Expected gateway behavior after the revoke snapshot is consumed:

  • new authenticated requests for that device_session_id fail with gRPC FAILED_PRECONDITION;
  • active SubscribeEvents streams for that exact device_session_id close with the same status.

Push Events Are Not Delivered

If a client reports missing push events:

  1. confirm that the client successfully opened SubscribeEvents;
  2. confirm the stream received the initial gateway.server_time bootstrap event;
  3. confirm the gateway consumed the expected pushv1.PushEvent from backend (look for push_dispatcher log lines or grpc_push_events_total increments on the backend side);
  4. verify user_id and optional device_session_id on the ClientEvent match the intended target;
  5. confirm the event payload fields are well-formed and not dropped as malformed;
  6. check whether the stream was closed earlier because of revoke, shutdown, or overflow.

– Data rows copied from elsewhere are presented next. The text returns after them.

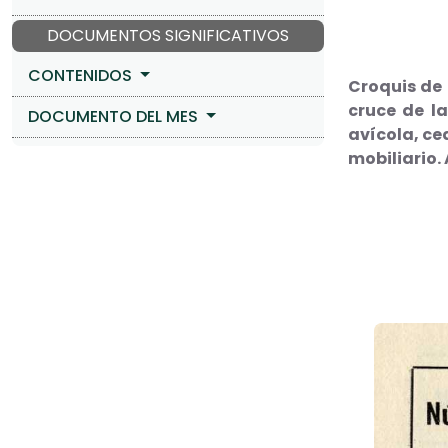
DOCUMENTOS SIGNIFICATIVOS
CONTENIDOS
Croquis de 
cruce de l
DOCUMENTO DEL MES
avícola, ce
mobiliario.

Stream Closed Unexpectedly

Use the terminal gRPC status first:

  • FAILED_PRECONDITION with device session is revoked means the session was revoked;
  • RESOURCE_EXHAUSTED with push stream overflowed means that stream stopped consuming fast enough and its in-memory queue overflowed;
  • UNAVAILABLE with gateway is shutting down means normal process shutdown;
  • client-side cancellation or transport errors should be investigated on the client or network side.

For overflow incidents:

  • treat the issue as stream-local, not a global push outage;
  • inspect client receive behavior and reconnect logic;
  • look at push metrics and logs around the affected user/session.